Program B: Elbow extension with a ball
- Sit tall in your chair, and raise the ball straight above your head.
- Keeping your arms up, bend your elbows as you lower the ball behind your head.
- Then slowly raise the ball until it's back to its original position above your head.
- Repeat 8 to 12 times.
Program B: Forward reach with a ball
- Sit tall in your chair, and hold the ball out in front of you.
- Slowly stretch your arms forward to move the ball away from you, like you're handing the ball to someone.

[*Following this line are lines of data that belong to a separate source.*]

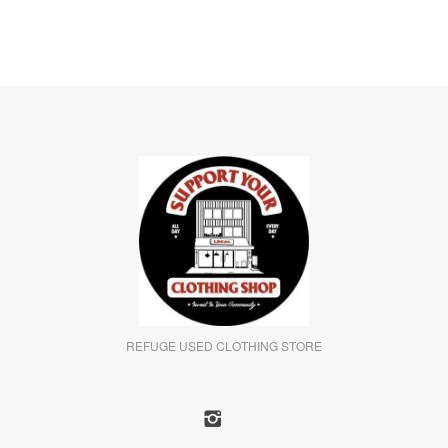
REFUGE USED CLOTHING STORE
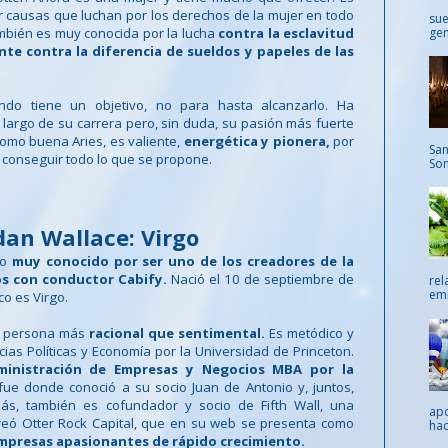
 causas que luchan por los derechos de la mujer en todo
sue
gen
mbién es muy conocida por la lucha
contra la esclavitud
nte contra la diferencia de sueldos y papeles de las
do tiene un objetivo, no para hasta alcanzarlo. Ha
largo de su carrera pero, sin duda, su pasión más fuerte
omo buena Aries, es valiente,
energética y pionera,
por
San
 conseguir todo lo que se propone.
Som
dan Wallace: Virgo
io
muy conocido por ser uno de los creadores de la
os con conductor Cabify.
Nació el 10 de septiembre de
rel
emb
co es Virgo.
a persona más
racional que sentimental.
Es metódico y
cias Políticas y Economía por la Universidad de Princeton.
inistración de Empresas y Negocios MBA por la
fue donde conoció a su socio Juan de Antonio y, juntos,
ás, también es cofundador y socio de Fifth Wall, una
apo
reó Otter Rock Capital, que en su web se presenta como
hac
mpresas apasionantes de rápido crecimiento.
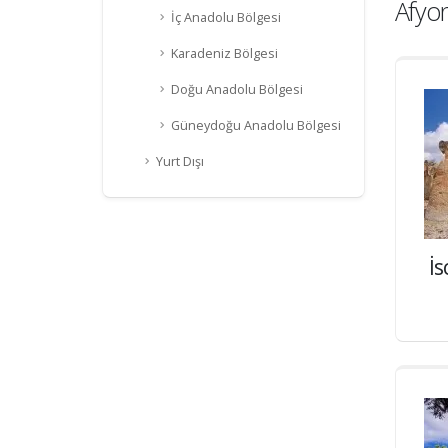
Afyo
İç Anadolu Bölgesi
Karadeniz Bölgesi
Doğu Anadolu Bölgesi
Güneydoğu Anadolu Bölgesi
Yurt Dışı
İs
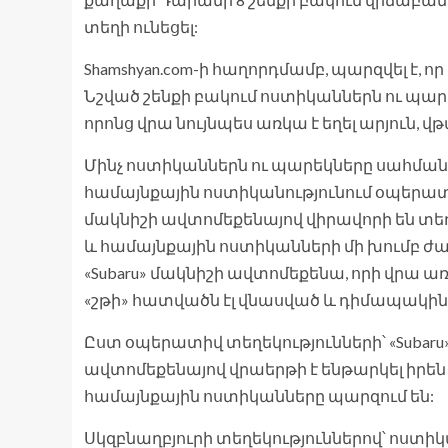
տեղի ունեցել:
Shamshyan.com-ի հաղորդմամբ, պարզվել է,
Նշված շենքի բակում ոստիկաններն ու պար
որոնց վրա նույնպես առկա է եղել արյուն, 
Մինչ ոստիկաններն ու պարեկները սահմա
համայնքային ոստիկանությունում օպերատիվ
մակնիշի ավտոմեքենայով վիրավորի են տե
և համայնքային ոստիկանների մի խումբ ժա
«Subaru» մակնիշի ավտոմեքենա, որի վրա 
«շթի» հատվածն էլ վնասված և դիմապակին
Ըստ օպերատիվ տեղեկությունների՝ «Subaru»
ավտոմեքենայով վրաերթի է ենթարկել իրե
համայնքային ոստիկանները պարզում են:
Սկզբնաղբյուրի տեղեկություններով՝ ոստի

You will feel the stretch across your upper back.
- Go back to the starting position.
- Repeat 2 to 4 times.
Program B: Arm circles with a ball
This exercise helps get your heart beating faster.

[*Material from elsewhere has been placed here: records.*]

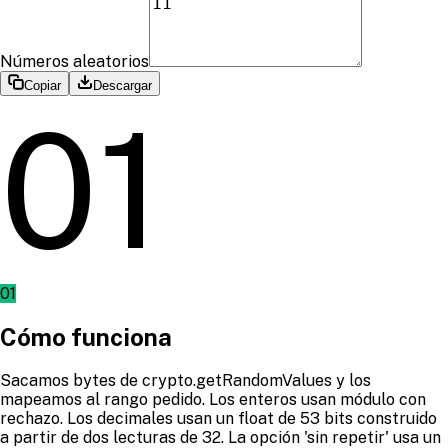
Números aleatorios
Copiar
Descargar
01
01
Cómo funciona
Sacamos bytes de crypto.getRandomValues y los
mapeamos al rango pedido. Los enteros usan módulo con
rechazo. Los decimales usan un float de 53 bits construido
a partir de dos lecturas de 32. La opción 'sin repetir' usa un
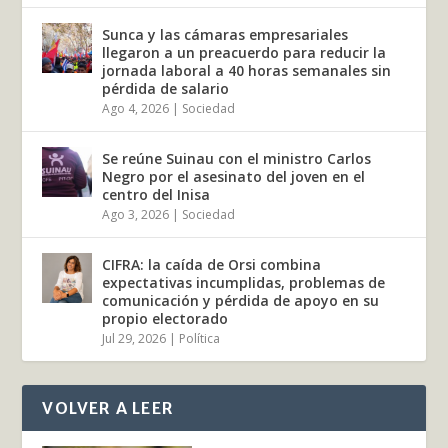
Sunca y las cámaras empresariales
llegaron a un preacuerdo para reducir la
jornada laboral a 40 horas semanales sin
pérdida de salario
Ago 4, 2026
|
Sociedad
Se reúne Suinau con el ministro Carlos
Negro por el asesinato del joven en el
centro del Inisa
Ago 3, 2026
|
Sociedad
CIFRA: la caída de Orsi combina
expectativas incumplidas, problemas de
comunicación y pérdida de apoyo en su
propio electorado
Jul 29, 2026
|
Política
VOLVER A LEER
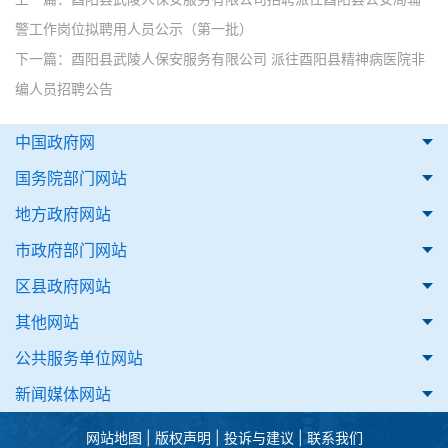
警工作岗位拟聘用人员公示（第一批）
下一篇：
酉阳县武陵人保安服务有限公司 派往酉阳县精神病医院非
编人员招聘公告
中国政府网
国务院部门网站
地方政府网站
市政府部门网站
区县政府网站
其他网站
公共服务单位网站
新闻媒体网站
网站地图
|
版权声明
|
投诉与建议
|
联系我们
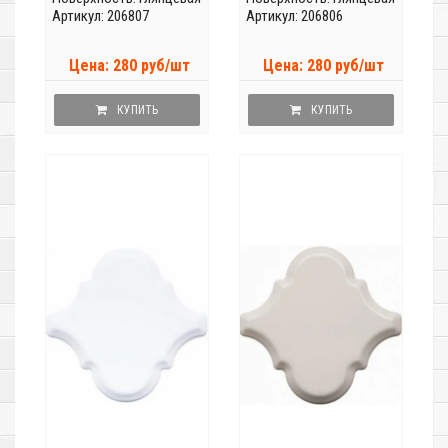
Артикул: 206807
Артикул: 206806
Цена: 280 руб/шт
Цена: 280 руб/шт
КУПИТЬ
КУПИТЬ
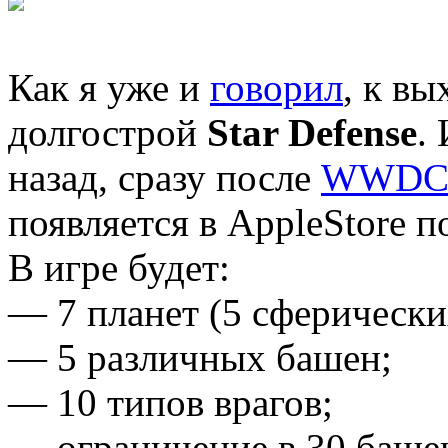
Как я уже и
говорил
, к вы
долгострой
Star Defense
.
назад, сразу после
WWDC'
появляется в AppleStore п
В игре будет:
— 7 планет (5 сферических
— 5 различных башен;
— 10 типов врагов;
— ограничение в 30 башен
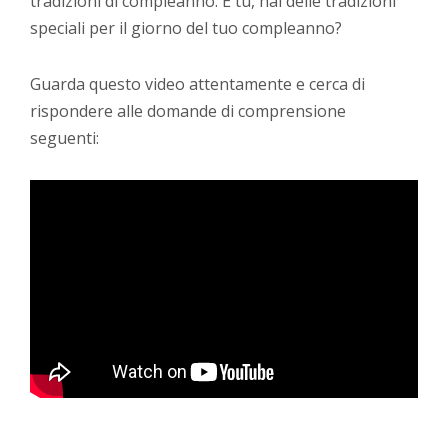
tradizioni di compleanno. E tu, hai delle tradizioni
speciali per il giorno del tuo compleanno?
Guarda questo video attentamente e cerca di
rispondere alle domande di comprensione
seguenti:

- Sit tall in your chair, and raise the ball straight above your head.
- Keeping your arms straight, slowly make a wide circle, bringing the ball down to your left, in front of you, over to the right, and then above your head again.

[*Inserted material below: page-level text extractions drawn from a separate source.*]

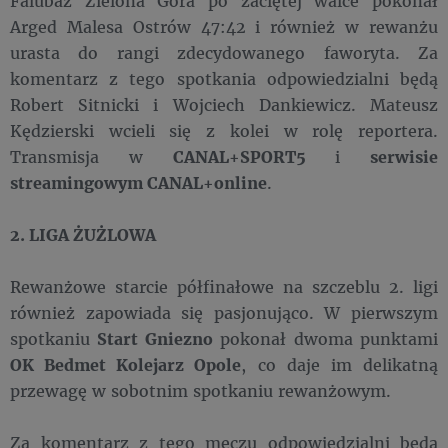
Falubaz Zielona Góra po zaciętej walce pokonał
Arged Malesa Ostrów 47:42 i również w rewanżu
urasta do rangi zdecydowanego faworyta. Za
komentarz z tego spotkania odpowiedzialni będą
Robert Sitnicki i Wojciech Dankiewicz. Mateusz
Kędzierski wcieli się z kolei w rolę reportera.
Transmisja w
CANAL+SPORT5
i
serwisie
streamingowym CANAL+online
.
2. LIGA ŻUŻLOWA
Rewanżowe starcie półfinałowe na szczeblu 2. ligi
również zapowiada się pasjonująco. W pierwszym
spotkaniu
Start Gniezno
pokonał dwoma punktami
OK Bedmet Kolejarz Opole
, co daje im delikatną
przewagę w sobotnim spotkaniu rewanżowym.
Za komentarz z tego meczu odpowiedzialni będą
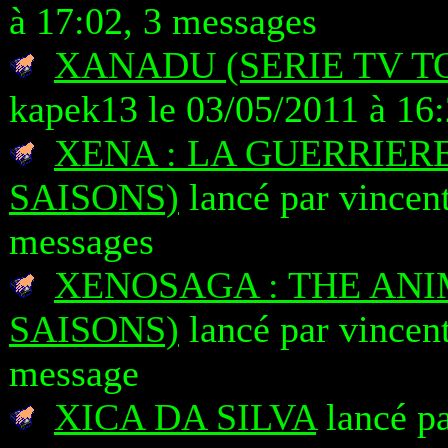
à 17:02, 3 messages
XANADU (SERIE TV T
kapek13 le 03/05/2011 à 16
XENA : LA GUERRIERE
SAISONS)
lancé par vincen
messages
XENOSAGA : THE ANI
SAISONS)
lancé par vincen
message
XICA DA SILVA
lancé pa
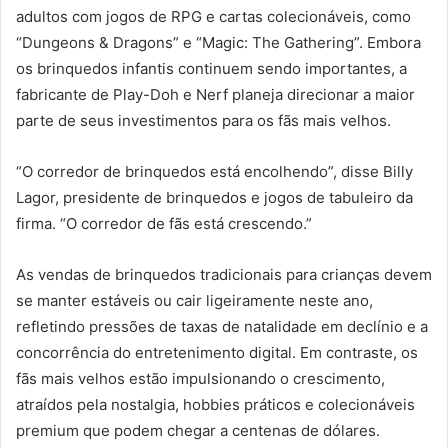
adultos com jogos de RPG e cartas colecionáveis, como
“Dungeons & Dragons” e “Magic: The Gathering”. Embora
os brinquedos infantis continuem sendo importantes, a
fabricante de Play-Doh e Nerf planeja direcionar a maior
parte de seus investimentos para os fãs mais velhos.
“O corredor de brinquedos está encolhendo”, disse Billy
Lagor, presidente de brinquedos e jogos de tabuleiro da
firma. “O corredor de fãs está crescendo.”
As vendas de brinquedos tradicionais para crianças devem
se manter estáveis ou cair ligeiramente neste ano,
refletindo pressões de taxas de natalidade em declínio e a
concorrência do entretenimento digital. Em contraste, os
fãs mais velhos estão impulsionando o crescimento,
atraídos pela nostalgia, hobbies práticos e colecionáveis
premium que podem chegar a centenas de dólares.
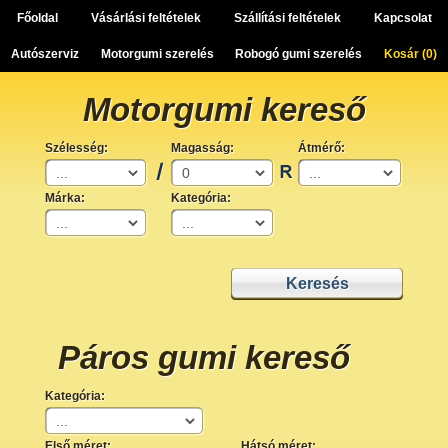
Főoldal
Vásárlási feltételek
Szállítási feltételek
Kapcsolat
Autószerviz
Motorgumi szerelés
Robogó gumi szerelés
Kosár (
0
)
Motorgumi kereső
Szélesség:
Magasság:
Átmérő:
Márka:
Kategória:
Páros gumi kereső
Kategória:
Első méret:
Hátsó méret:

- Slowly make another circle going in the other direction.
- Keep making circles in a smooth rhythm for 1 minute. Work up to doing this exercise for 5 minutes or longer.
Program B: Body twists with a ball
- Sit tall, and keep your feet comfortably apart.
- Hold the ball in front of you.
- Keeping your feet and legs still, slowly turn your shoulders to the left. Go as far as you feel comfortable. You'll feel the stretch in your back and shoulder.
- Turn back to your centre, and slowly turn your shoulders to the right.
- Repeat 2 to 4 times in each direction.
Program B: Knee squeezes with a ball
- Sit tall, and keep your feet comfortably apart.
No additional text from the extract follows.